Available data Block Start
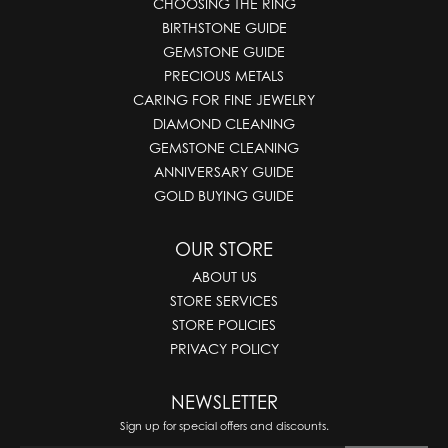
CHOOSING THE RING
BIRTHSTONE GUIDE
GEMSTONE GUIDE
PRECIOUS METALS
CARING FOR FINE JEWELRY
DIAMOND CLEANING
GEMSTONE CLEANING
ANNIVERSARY GUIDE
GOLD BUYING GUIDE
OUR STORE
ABOUT US
STORE SERVICES
STORE POLICIES
PRIVACY POLICY
NEWSLETTER
Sign up for special offers and discounts.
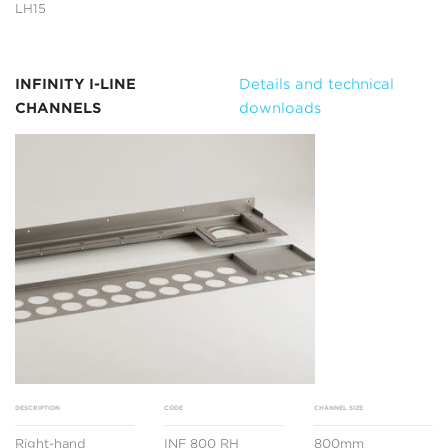
LH15
INFINITY I-LINE
Details and technical
CHANNELS
downloads
DESCRIPTION
CODE
CHANNEL SIZE
Right-hand
INF 800 RH
800mm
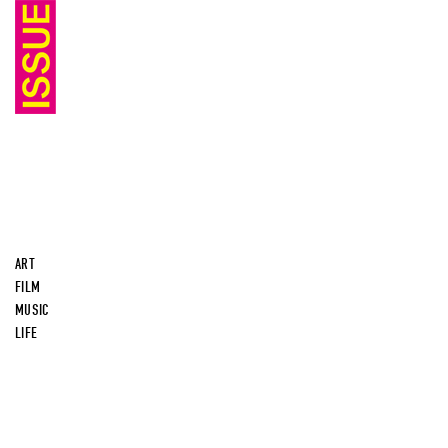
ART
FILM
MUSIC
LIFE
Available data Block End
=== Problem description ===
With the pictures removed, return each record above exactly as given.

=== Response below ===
CHOOSING THE RING
BIRTHSTONE GUIDE
GEMSTONE GUIDE
PRECIOUS METALS
CARING FOR FINE JEWELRY
DIAMOND CLEANING
GEMSTONE CLEANING
ANNIVERSARY GUIDE
GOLD BUYING GUIDE
OUR STORE
ABOUT US
STORE SERVICES
STORE POLICIES
PRIVACY POLICY
NEWSLETTER
Sign up for special offers and discounts.
LH15
INFINITY I-LINE
Details and technical
CHANNELS
downloads
DESCRIPTION
CODE
CHANNEL SIZE
Right-hand
INF 800 RH
800mm
ART
FILM
MUSIC
LIFE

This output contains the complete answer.